■ Task brief ■
Count each line below that has the word "Bauteils" in it, and give only the total.
+++ Data extracts
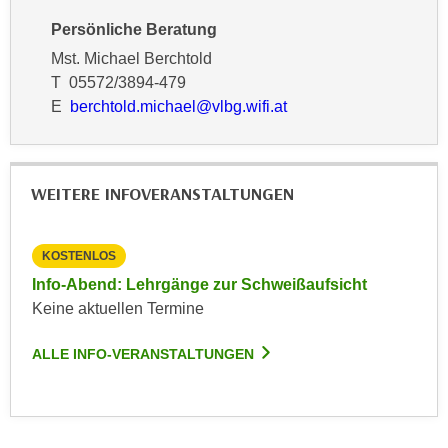
k
z
Persönliche Beratung
i
w
e
Mst. Michael Berchtold
e
-
T 05572/3894-479
c
S
E
berchtold.michael@vlbg.wifi.at
k
e
e
t
n
z
u
WEITERE INFOVERANSTALTUNGEN
u
n
n
d
g
u
KOSTENLOS
z
m
Info-Abend: Lehrgänge zur Schweißaufsicht
u
f
Keine aktuellen Termine
s
ü
t
r
ALLE INFO-VERANSTALTUNGEN
i
S
m
i
m
e
e
r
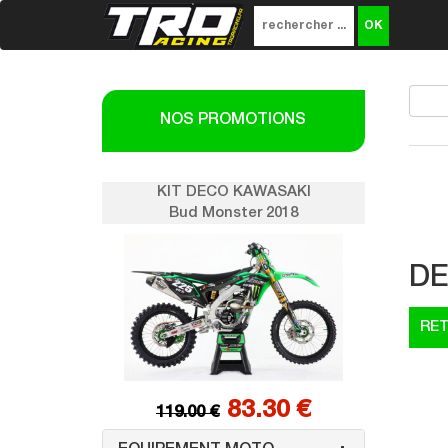
NOS PROMOTIONS
SAKI
KIT DECO KAWASAKI
K
018
Bud Monster 2018
DE
0 €
83.30 €
119.00 €
1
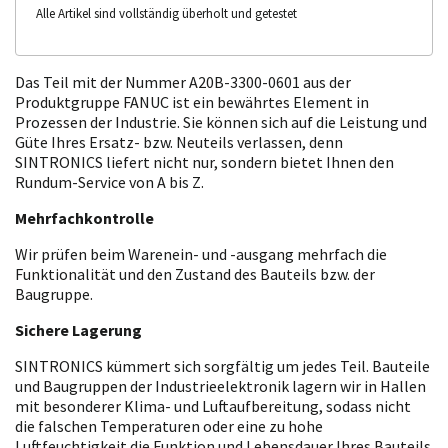
Alle Artikel sind vollständig überholt und getestet
Das Teil mit der Nummer A20B-3300-0601 aus der
Produktgruppe FANUC ist ein bewährtes Element in
Prozessen der Industrie. Sie können sich auf die Leistung und
Güte Ihres Ersatz- bzw. Neuteils verlassen, denn
SINTRONICS liefert nicht nur, sondern bietet Ihnen den
Rundum-Service von A bis Z.
Mehrfachkontrolle
Wir prüfen beim Warenein- und -ausgang mehrfach die
Funktionalität und den Zustand des Bauteils bzw. der
Baugruppe.
Sichere Lagerung
SINTRONICS kümmert sich sorgfältig um jedes Teil. Bauteile
und Baugruppen der Industrieelektronik lagern wir in Hallen
mit besonderer Klima- und Luftaufbereitung, sodass nicht
die falschen Temperaturen oder eine zu hohe
Luftfeuchtigkeit die Funktion und Lebensdauer Ihres Bauteils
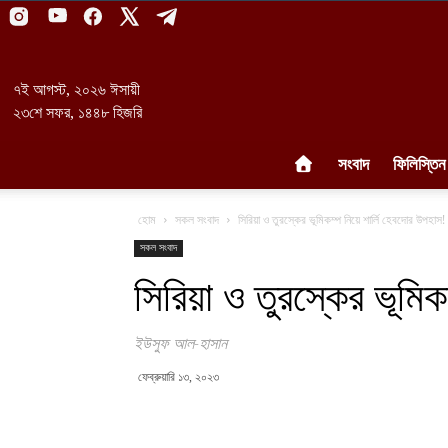
৭ই আগস্ট, ২০২৬ ঈসায়ী
২৩শে সফর, ১৪৪৮ হিজরি
সংবাদ
ফিলিস্তিন
হোম
সকল সংবাদ
সিরিয়া ও তুরস্কের ভূমিকম্প নিয়ে শার্লি হেবদোর উপহাস!
সকল সংবাদ
সিরিয়া ও তুরস্কের ভূমিক
ইউসুফ আল-হাসান
ফেব্রুয়ারি ১৩, ২০২৩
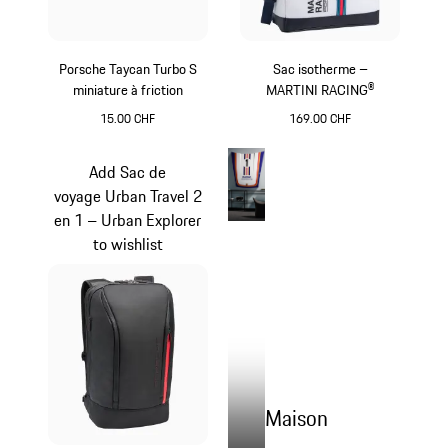
Porsche Taycan Turbo S
Sac isotherme –
miniature à friction
MARTINI RACING®
15.00 CHF
169.00 CHF
Bleu
Multicolore
Add Sac de
voyage Urban Travel 2
en 1 – Urban Explorer
to wishlist
Maison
++++++
■ Answer below ■
2